BEGIN Data shown

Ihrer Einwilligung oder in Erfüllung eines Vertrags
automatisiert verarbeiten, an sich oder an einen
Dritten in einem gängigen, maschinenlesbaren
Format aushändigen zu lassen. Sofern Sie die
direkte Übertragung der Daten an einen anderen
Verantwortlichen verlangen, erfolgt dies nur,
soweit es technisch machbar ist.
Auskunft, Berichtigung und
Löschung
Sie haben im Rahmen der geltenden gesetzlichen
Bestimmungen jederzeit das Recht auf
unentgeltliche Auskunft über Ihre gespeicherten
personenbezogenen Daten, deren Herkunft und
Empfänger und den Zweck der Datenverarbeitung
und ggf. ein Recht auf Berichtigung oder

END Data shown
BEGIN Data shown

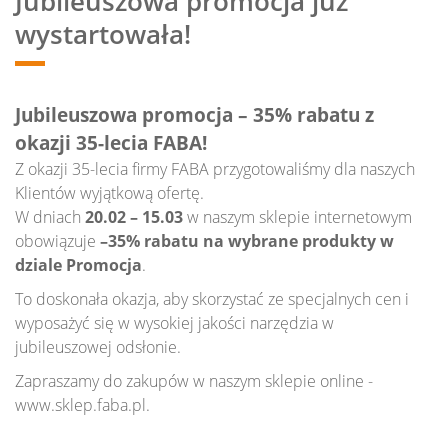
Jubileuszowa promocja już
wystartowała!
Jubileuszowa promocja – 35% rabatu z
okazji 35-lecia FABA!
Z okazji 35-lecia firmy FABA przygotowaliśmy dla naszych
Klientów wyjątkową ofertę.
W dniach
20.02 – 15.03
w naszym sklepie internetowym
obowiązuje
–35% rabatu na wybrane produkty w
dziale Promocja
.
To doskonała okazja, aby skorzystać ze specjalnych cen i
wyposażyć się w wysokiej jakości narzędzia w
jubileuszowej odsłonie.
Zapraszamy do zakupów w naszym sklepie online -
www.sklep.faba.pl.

END Data shown

**Problem description:**
Looking back over the data above, restate word for word the lines that begin at the line with "Ihrer Einwilligung oder" and end at the line with "Bestimmungen jederzeit das Recht auf", inclusive.

**Result below:**
Ihrer Einwilligung oder in Erfüllung eines Vertrags
automatisiert verarbeiten, an sich oder an einen
Dritten in einem gängigen, maschinenlesbaren
Format aushändigen zu lassen. Sofern Sie die
direkte Übertragung der Daten an einen anderen
Verantwortlichen verlangen, erfolgt dies nur,
soweit es technisch machbar ist.
Auskunft, Berichtigung und
Löschung
Sie haben im Rahmen der geltenden gesetzlichen
Bestimmungen jederzeit das Recht auf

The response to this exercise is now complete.